The trip down and back was beautiful, although at that time we weren't yet at the peak of color. Still, the roads and countryside made it a fun trip, and Seedsavers was spectacular. Because there had been a few frosts, the plants were no longer blooming, but that didn't really seem to matter. I know what they look like. It was still fascinating to walk among the rows and rows of various vegetables and flowers (weed-free, I might add) and to tour the barnyard, seeing the white cows and the chickens.
White Park Cow - What a beautiful animal!
"Ancient White Park Cattle
These cattle roamed the British Isles before the time of Christ, and are described exactly in ancient Celtic lore. Today only about 800 of these extremely rare, wild cattle survive worldwide, including slightly more than 200 in the U.S. (and about 80 of those reside at Heritage Farm). These distinctive cattle have white coats, lyre-shaped horns with black tips, and black ears, noses, eyes, teats and hooves (and sometimes black is splashed from the hooves up the front shins toward the knees). The cows are intelligent, alert, quite hardy, healthy, and are aggressive grazers that favor brush."
Feeling a bit Thirsty
Inside the ShopFrom Seedsavers.org:
"Seed Savers Exchange has been promoting the preservation and utilization of heirloom varieties for 37 years. Working with our members--farmers and gardeners--to ensure that these unique varieties are not lost forever, SSE encourages "participatory preservation" through membership in the Seed Savers Exchange. Each year thousands of seed varieties are exchanged among backyard preservationists through the Seed Savers Exchange Yearbook for diverse reasons such as connecting to our garden heritage, finding varieties suited to a particular region, enjoying the diversity of heirloom varieties, and sourcing material to use in localized breeding projects.

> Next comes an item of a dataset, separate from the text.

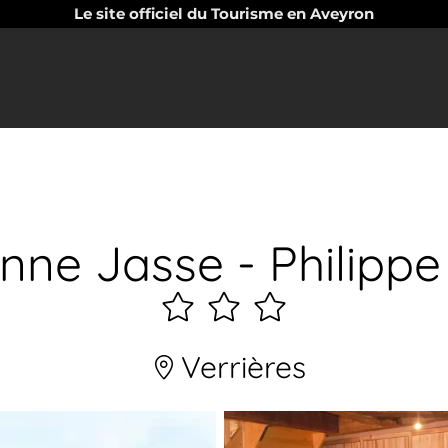
Le site officiel du Tourisme en Aveyron
enne Jasse - Philipp
3
étoiles
Verrières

These preservation methods keep many open-pollinated and heirloom varieties circulating in the hands of gardeners and farmers, making them available to everyone."
I could hardly come away empty handed, could I.

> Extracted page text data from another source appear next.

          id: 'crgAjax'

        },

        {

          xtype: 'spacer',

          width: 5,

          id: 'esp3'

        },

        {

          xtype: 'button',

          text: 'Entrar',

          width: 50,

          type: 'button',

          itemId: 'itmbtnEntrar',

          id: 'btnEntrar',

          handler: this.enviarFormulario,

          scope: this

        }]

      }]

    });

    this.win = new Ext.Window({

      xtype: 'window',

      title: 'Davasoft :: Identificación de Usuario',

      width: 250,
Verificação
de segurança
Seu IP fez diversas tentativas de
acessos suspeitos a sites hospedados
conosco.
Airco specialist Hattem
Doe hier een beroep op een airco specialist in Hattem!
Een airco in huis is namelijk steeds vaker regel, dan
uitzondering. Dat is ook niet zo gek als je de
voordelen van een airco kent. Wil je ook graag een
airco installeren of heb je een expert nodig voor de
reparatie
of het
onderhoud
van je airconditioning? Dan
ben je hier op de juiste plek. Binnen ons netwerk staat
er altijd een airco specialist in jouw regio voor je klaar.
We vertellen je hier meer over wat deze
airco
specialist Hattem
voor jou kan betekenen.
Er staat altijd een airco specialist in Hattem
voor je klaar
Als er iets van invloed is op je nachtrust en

Among the seeds I purchased were calendula (for my Sweet Baby! Calendula soap) and Stevia. My daughter-in-law just sent me an interesting video about Stevia. One Stevia fan has discovered a way to eliminate the aftertaste that is a common complaint about Stevia.
It will be nice to have some of the beautiful seed packets from Seedsavers to look at during the long winter ahead. In this climate, there's plenty of time to plan a garden.